Lagarde afirma que el organismo se toma «muy en serio» el alza de los precios, que serán siendo elevados en el corto plazo pero confía en que bajarán a lo largo de 2022

OLATZ HERNÁNDEZ

Europa cuenta con «un manual de actuación» para controlar la inflación. Así lo aseguró este martes la presidenta del Banco Central Europeo (BCE), Christine Lagarde, durante una ceremonia virtual con motivo del cambio de presidencia del Bundesbank, el Banco Federal Alemán. La fuerte subida de los precios de los combustibles, el gas y la electricidad ha disparado la inflación, que alcanzará su pico en 2022, al llegar al 3,2%, según predijo el BCE en diciembre. Con todo, el organismo confía en sus herramientas en materia de política monetaria y Lagarde aseguró que tienen claro «cuáles usar y cuándo usarlas».

La inflación es un elemento clave a la hora de que el BCE oriente sus políticas y mantiene el 2% como índice de referencia. En la última reunión de su Consejo de Gobierno, en diciembre de 2021, el BCE anunció que a finales de marzo pondría fin al Programa de Compras de Emergencia Pandémica. El principio del fin de los estímulos para reducir el impacto de la pandemia.
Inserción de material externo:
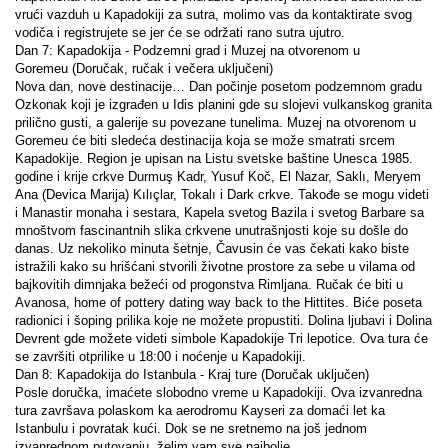
vrući vazduh u Kapadokiji za sutra, molimo vas da kontaktirate svog 
vodiča i registrujete se jer će se održati rano sutra ujutro.
Dan 7: Kapadokija - Podzemni grad i Muzej na otvorenom u 
Goremeu (Doručak, ručak i večera uključeni)
Nova dan, nove destinacije… Dan počinje posetom podzemnom gradu 
Ozkonak koji je izgrađen u Idis planini gde su slojevi vulkanskog granita 
prilično gusti, a galerije su povezane tunelima. Muzej na otvorenom u 
Goremeu će biti sledeća destinacija koja se može smatrati srcem 
Kapadokije. Region je upisan na Listu svetske baštine Unesca 1985. 
godine i krije crkve Durmuş Kadr, Yusuf Koč, El Nazar, Saklı, Meryem 
Ana (Devica Marija) Kılıçlar, Tokalı i Dark crkve. Takođe se mogu videti 
i Manastir monaha i sestara, Kapela svetog Bazila i svetog Barbare sa 
mnoštvom fascinantnih slika crkvene unutrašnjosti koje su došle do 
danas. Uz nekoliko minuta šetnje, Čavusin će vas čekati kako biste 
istražili kako su hrišćani stvorili životne prostore za sebe u vilama od 
bajkovitih dimnjaka bežeći od progonstva Rimljana. Ručak će biti u 
Avanosa, home of pottery dating way back to the Hittites. Biće poseta 
radionici i šoping prilika koje ne možete propustiti. Dolina ljubavi i Dolina 
Devrent gde možete videti simbole Kapadokije Tri lepotice. Ova tura će 
se završiti otprilike u 18:00 i noćenje u Kapadokiji.
Dan 8: Kapadokija do Istanbula - Kraj ture (Doručak uključen)
Posle doručka, imaćete slobodno vreme u Kapadokiji. Ova izvanredna 
tura završava polaskom ka aerodromu Kayseri za domaći let ka 
Istanbulu i povratak kući. Dok se ne sretnemo na još jednom 
izvanrednom putovanju, želim vam sve najbolje.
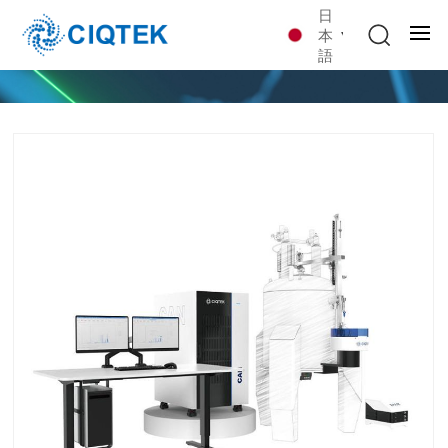
日
本
語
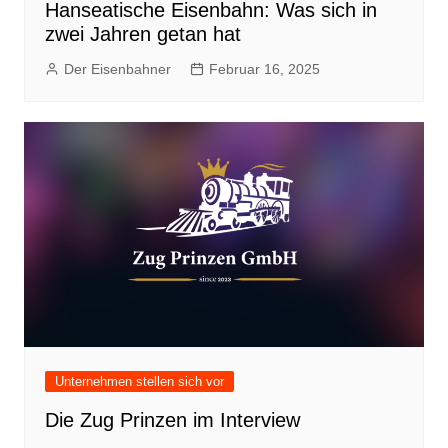
Hanseatische Eisenbahn: Was sich in
zwei Jahren getan hat
Der Eisenbahner
Februar 16, 2025
Unternehmen stellen sich vor
Die Zug Prinzen im Interview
Sin embargo, la covid-19 aún deja coletazos económicos: la variante ómicron ha reducido las previsiones de crecimiento para este año, persisten los problemas en la cadena de suministros y aún existe un desajuste entre la oferta y la demanda.

Así las cosas, Lagarde reiteró el compromiso del BCE con la estabilidad de los precios, pero restó importancia a la «fase» de inflación actual. «Entendemos que la subida de los precios preocupe a la ciudadanía y nos tomamos esta cuestión muy en serio, pero pueden confiar en que nuestro compromiso a la estabilidad de los precios es inquebrantable». Esa confianza -dijo- «es clave» de cara a las expectativas de inflación y a la confianza en el euro.

Bajada en 2023

El BCE se mantiene, por tanto, firme en su objetivo de reducir la inflación al 2%, un objetivo que es «simple y simétrico», según Lagarde. El organismo tiene «unas reglas sobre cómo reaccionar cuando la inflación se desvía en cualquiera de las dos direcciones y tenemos claro cuándo usar nuestras herramientas», aseguró. Del mismo modo, la presidenta del BCE adelantó que la inflación seguirá siendo elevada a corto plazo, pero que espera que baje a lo largo del próximo año.

En ese camino será clave -precisó- la revisión que el BCE llevó a cabo el año pasado de sus estrategias. «Serán un primer paso para abordar retos a largo plazo que comprometan la estabilidad de los precios en un mundo cada vez más cambiante», destacó. El Bundesbank, que ahora lidera el recién nombrado Joachim Nagel, también tendrá un papel destacado en las políticas monetarias del BCE. «La fuerza del sistema europeo –añadió Lagarde– reside en la manera que tenemos de unir diferentes perspectivas y formar consensos». Un proceso que «asegura que nuestras decisiones son robustas».